University of Wisconsin’s student government officially created an Ad Hoc Diversity Plan Committee on Friday, granting increased representation for students in determining the campus Diversity Plan set to be unveiled this spring.
The 25 member committee will consists of five classified staff members, five academic members, five faculty members, five community members, two graduate students and three undergraduate students with one alternative member, according to an Associated Students of Madison statement.
ASM spokesperson David Gardner said the committee members could not be confirmed until Friday because quorum was not reached at the previous meeting before break. Therefore, he said some shared governance committees were unable to vote for their representatives.
He said some students were upset by the lack of students who would be part of the Ad Hoc Diversity Plan Committee, and the new committee structure better represents student interests.
The student members were the only members of the ad hoc committee who had been decided upon before Friday, according to ASM spokesperson Courtney Jackson. The remaining shared governance committees voted on staff and faculty members from the Campus Diversity and Climate Committee Friday.

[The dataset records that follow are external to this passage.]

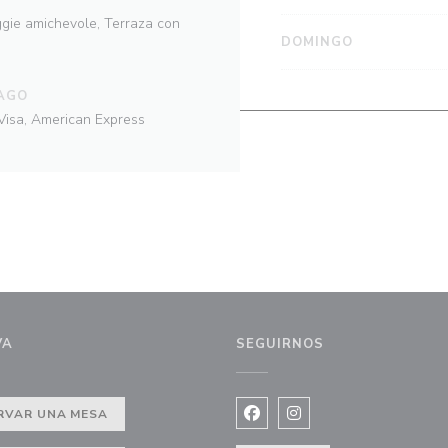
ggie amichevole, Terraza con
DOMINGO
AGO
 Visa, American Express
VA
SEGUIRNOS
RVAR UNA MESA
Facebook ((abre en una nuev
Instagram ((abre en u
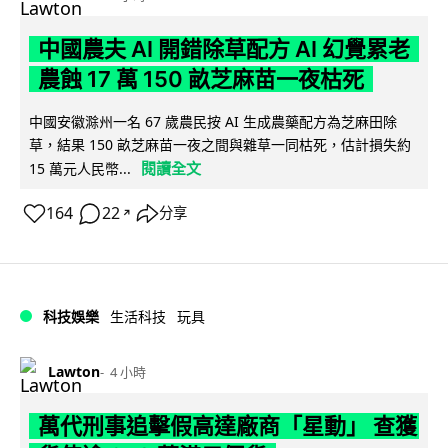
中國農夫 AI 開錯除草配方 AI 幻覺累老
農蝕 17 萬 150 畝芝麻苗一夜枯死
中國安徽滁州一名 67 歲農民按 AI 生成農藥配方為芝麻田除
草，結果 150 畝芝麻苗一夜之間與雜草一同枯死，估計損失約
閱讀全文
15 萬元人民幣...
164
22
分享
↗
科技娛樂
生活科技
玩具
Lawton
4 小時
萬代刑事追擊假高達廠商「星動」 查獲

“With all of us being able to meet together from different respective bodies and collaborate our ideas, I think that a really successful plan can be developed that far by will surpass in results than other plans have in the past,” Jackson said.
While complete diversity in every sense of the term is difficult to achieve, ASM Shared Government Committee Chair Britt Moes said the ad hoc committee is comprised of members representing and have a distinct interests in all types different types groups to be as inclusive as possible.

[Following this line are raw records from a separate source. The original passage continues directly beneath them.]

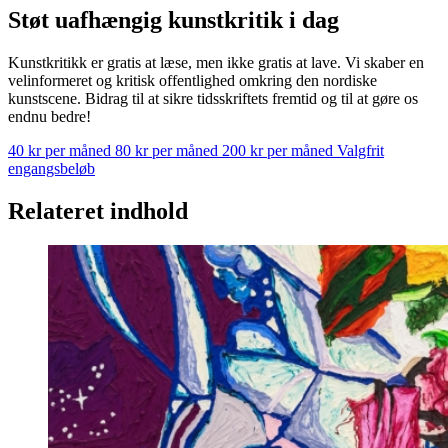
Støt uafhængig kunstkritik i dag
Kunstkritikk er gratis at læse, men ikke gratis at lave. Vi skaber en
velinformeret og kritisk offentlighed omkring den nordiske
kunstscene. Bidrag til at sikre tidsskriftets fremtid og til at gøre os
endnu bedre!
40 kr per måned
80 kr per måned
200 kr per måned
Valgfrit
engangsbeløb
Relateret indhold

“It’s a lot easier when you have people who care about race, who care about sexuality and who care about gender; and then you have somebody else who cares about disabilities and religion,” Moes said. “It takes very qualified people to represent that and make it a lot more cohesive.”

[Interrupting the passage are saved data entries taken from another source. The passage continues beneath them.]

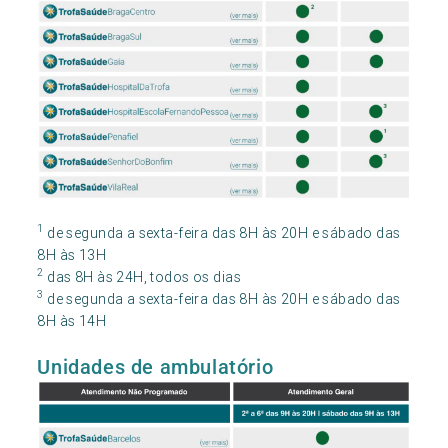
1
de segunda a sexta-feira das 8H às 20H e sábado das
8H às 13H
2
das 8H às 24H, todos os dias
3
de segunda a sexta-feira das 8H às 20H e sábado das
8H às 14H
Unidades de ambulatório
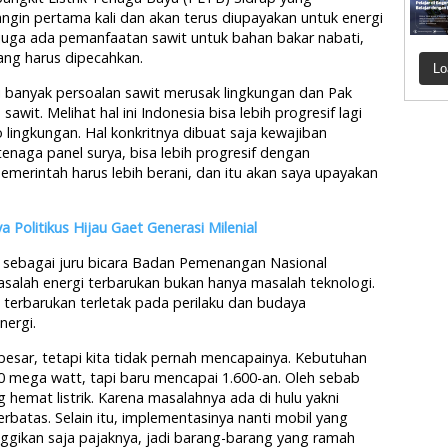
ngin pertama kali dan akan terus diupayakan untuk energi
tu juga ada pemanfaatan sawit untuk bahan bakar nabati,
ng harus dipecahkan.
Lo
i banyak persoalan sawit merusak lingkungan dan Pak
it. Melihat hal ini Indonesia bisa lebih progresif lagi
lingkungan. Hal konkritnya dibuat saja kewajiban
aga panel surya, bisa lebih progresif dengan
merintah harus lebih berani, dan itu akan saya upayakan
a Politikus Hijau Gaet Generasi Milenial
 sebagai juru bicara Badan Pemenangan Nasional
lah energi terbarukan bukan hanya masalah teknologi.
 terbarukan terletak pada perilaku dan budaya
nergi.
 besar, tetapi kita tidak pernah mencapainya. Kebutuhan
.000 mega watt, tapi baru mencapai 1.600-an. Oleh sebab
 hemat listrik. Karena masalahnya ada di hulu yakni
terbatas. Selain itu, implementasinya nanti mobil yang
tinggikan saja pajaknya, jadi barang-barang yang ramah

Moes added the deadline to finalize the new Diversity Plan is April 1.
She is also involved in CDCC that helped establish the Ad Hoc committee, which will create the plan. According to Moes, the goal of the Diversity Plan is to promote diversity on campus in a broad sense.
“The diversity plan is to help increase diversity on campus in all realms, not just in color, but in any way, shape or form – related to culture, related to able bodies or disabled, related to religion – pretty much anything to get more scope.”
To do this, Moes said there is a long list of ideas in consideration for the new plan, with the restructuring of the university’s ethnic studies requirement on the top of this list.
According to Moes, some classes that fulfill the ethnic studies requirement, particularly within the music and anthropology departments, do not achieve what the requirement sets out to do: help students become more competent with multicultural issues.
“We want people to be able to go out and do an internship in the community so they’re actually getting real-life experience with diversity around the Madison area,” she said.